Monday, September 7, 2009

Labor Day Must-Read: Michael Luo's Wrenching Page-One Account Of Millions Unemployed And Hopeless In America.

Once upon a time, a great newspaper called The Wall Street Journal (not to be confused with the product currently on sale at your local newsstand) regularly published what it called "Column One" stories -- pieces that put social, political and economic trends into human terms. With a combination of global reporting and multiple short profiles, the WSJ gave its readers a uniquely human dimension to a changing American society.
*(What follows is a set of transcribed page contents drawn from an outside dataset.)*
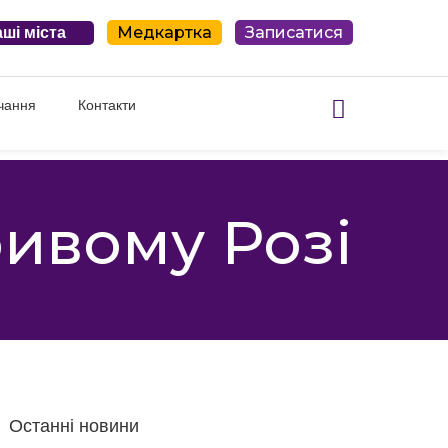
Медкартка
Записатися
ші міста
чання
Контакти
ривому Розі
Останні новини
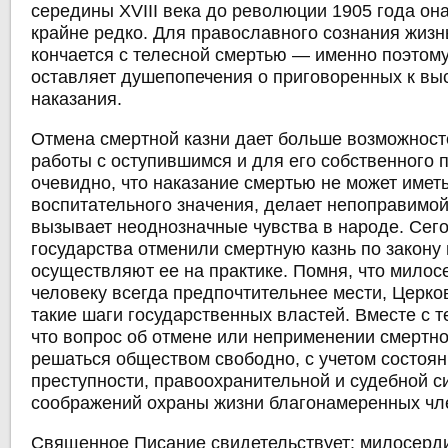
середины XVIII века до революции 1905 года он
крайне редко. Для православного сознания жизн
кончается с телесной смертью — именно поэтом
оставляет душепопечения о приговоренных к в
наказания.
Отмена смертной казни дает больше возможност
работы с оступившимся и для его собственного п
очевидно, что наказание смертью не может имет
воспитательного значения, делает непоправимой
вызывает неоднозначные чувства в народе. Сег
государства отменили смертную казнь по закону 
осуществляют ее на практике. Помня, что мило
человеку всегда предпочтительнее мести, Церко
такие шаги государственных властей. Вместе с т
что вопрос об отмене или неприменении смертн
решаться обществом свободно, с учетом состоян
преступности, правоохранительной и судебной с
соображений охраны жизни благонамеренных чл
Священное Писание свидетельствует: милосерд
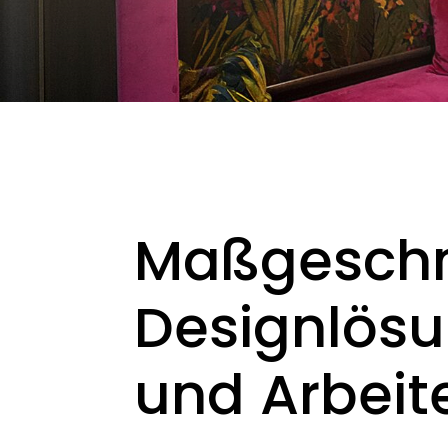
Maßgeschn
Designlös
und Arbeit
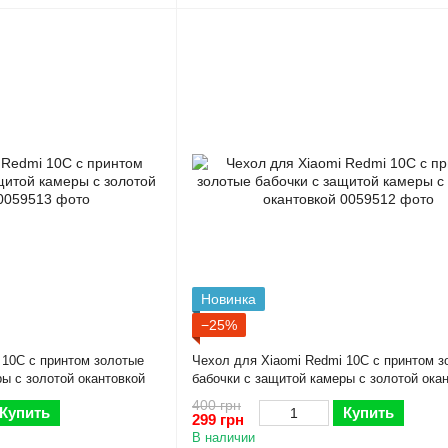
Новинка
−25%
 10C с принтом золотые
Чехол для Xiaomi Redmi 10C с принтом з
ы с золотой окантовкой
бабочки с защитой камеры с золотой ока
400 грн
Купить
Купить
299 грн
В наличии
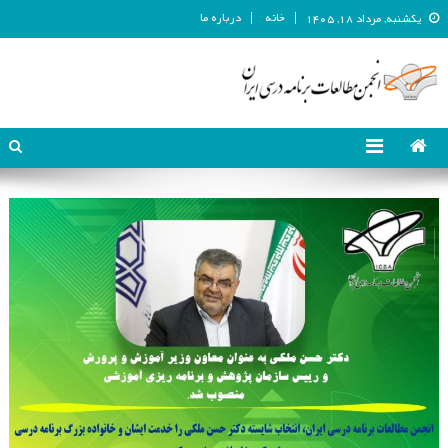
خانه
درباره ما
یکشنبه, مرداد ۱۸, ۱۴۰۵
انجمن مطالعات برنامه درسی ایران
انجمن مطالعات برنامه درسی ایران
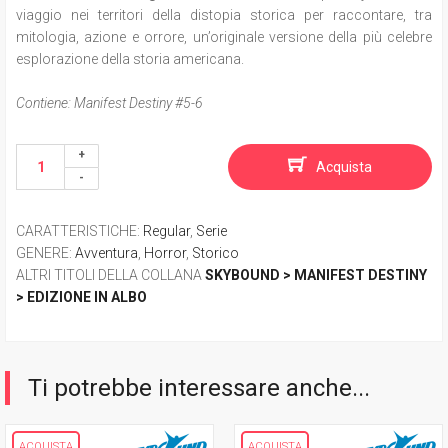
viaggio nei territori della distopia storica per raccontare, tra
mitologia, azione e orrore, un’originale versione della più celebre
esplorazione della storia americana.
Contiene: Manifest Destiny #5-6
Acquista
CARATTERISTICHE
:
Regular
,
Serie
GENERE
:
Avventura
,
Horror
,
Storico
ALTRI TITOLI DELLA COLLANA
SKYBOUND > MANIFEST DESTINY
> EDIZIONE IN ALBO
Ti potrebbe interessare anche...
ACQUISTA
ACQUISTA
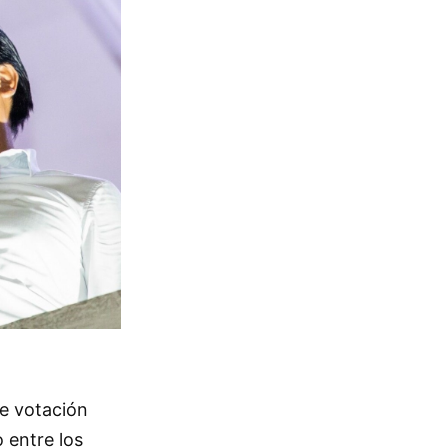
de votación
 entre los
That WSJ is long gone, of course. Its tragically-altered front page now packages news stories and features in a conventional format and reduces stories to bare-bones accounts. The WSJ has all but abandoned its mission to offer unique human-interest journalism on important topics to an audience starved for it.
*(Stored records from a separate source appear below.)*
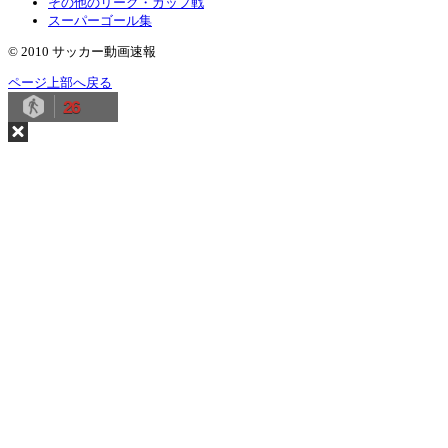
その他のリーグ・カップ戦
スーパーゴール集
© 2010 サッカー動画速報
ページ上部へ戻る
26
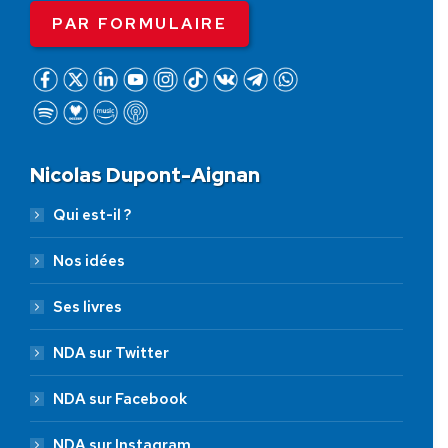
PAR FORMULAIRE
Nicolas Dupont-Aignan
Qui est-il ?
Nos idées
Ses livres
NDA sur Twitter
NDA sur Facebook
NDA sur Instagram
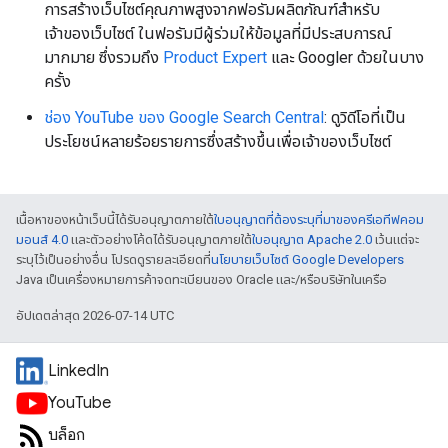
การสร้างเว็บไซต์คุณภาพสูงจากฟอรัมผลิตภัณฑ์สำหรับ
เจ้าของเว็บไซต์ ในฟอรัมมีผู้ร่วมให้ข้อมูลที่มีประสบการณ์
มากมาย ซึ่งรวมถึง
Product Expert
และ Googler ด้วยในบาง
ครั้ง
ช่อง YouTube ของ Google Search Central
: ดูวิดีโอที่เป็น
ประโยชน์หลายร้อยรายการซึ่งสร้างขึ้นเพื่อเจ้าของเว็บไซต์
เนื้อหาของหน้าเว็บนี้ได้รับอนุญาตภายใต้
ใบอนุญาตที่ต้องระบุที่มาของครีเอทีฟคอม
มอนส์ 4.0
และตัวอย่างโค้ดได้รับอนุญาตภายใต้
ใบอนุญาต Apache 2.0
เว้นแต่จะ
ระบุไว้เป็นอย่างอื่น โปรดดูรายละเอียดที่
นโยบายเว็บไซต์ Google Developers
Java เป็นเครื่องหมายการค้าจดทะเบียนของ Oracle และ/หรือบริษัทในเครือ
อัปเดตล่าสุด 2026-07-14 UTC
LinkedIn
YouTube
บล็อก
Today in the NYT, reporter Michael Luo revives the form in eloquent fashion with his look at a painful and growing phenomenon: Americans who have lost hope that they will ever work again. These are people not even counted in unemployment figures because they're not even actively looking for jobs.

To Luo's credit, he hasn't just done the basic talking-to-experts reporting. He has also traveled the country in search of real-life examples, and delivered four powerful portraits that tell his story better than any professor or number-cruncher. It's ground-level reporting we need more than ever right now, and it's to the NYT's credit that it still finances a form of journalism rapidly becoming obsolete.

Luo is a young, Harvard-educated national-desk reporter who joined the NYT in 2003. His beat is to cover the human impact of the current economic crisis. Even as news coverage constricts, Luo -- a star in the making -- should be allowed by his editors to roam the country and continue his exploration. We need his coverage, as an industry and as a nation, just as much as we require on-scene reporting of war zones or politicians.

Read Luo's story in the paper. It will remind you, among other things, that all the slide shows, podcasts and videos in the world don't substitute for the power of the written word.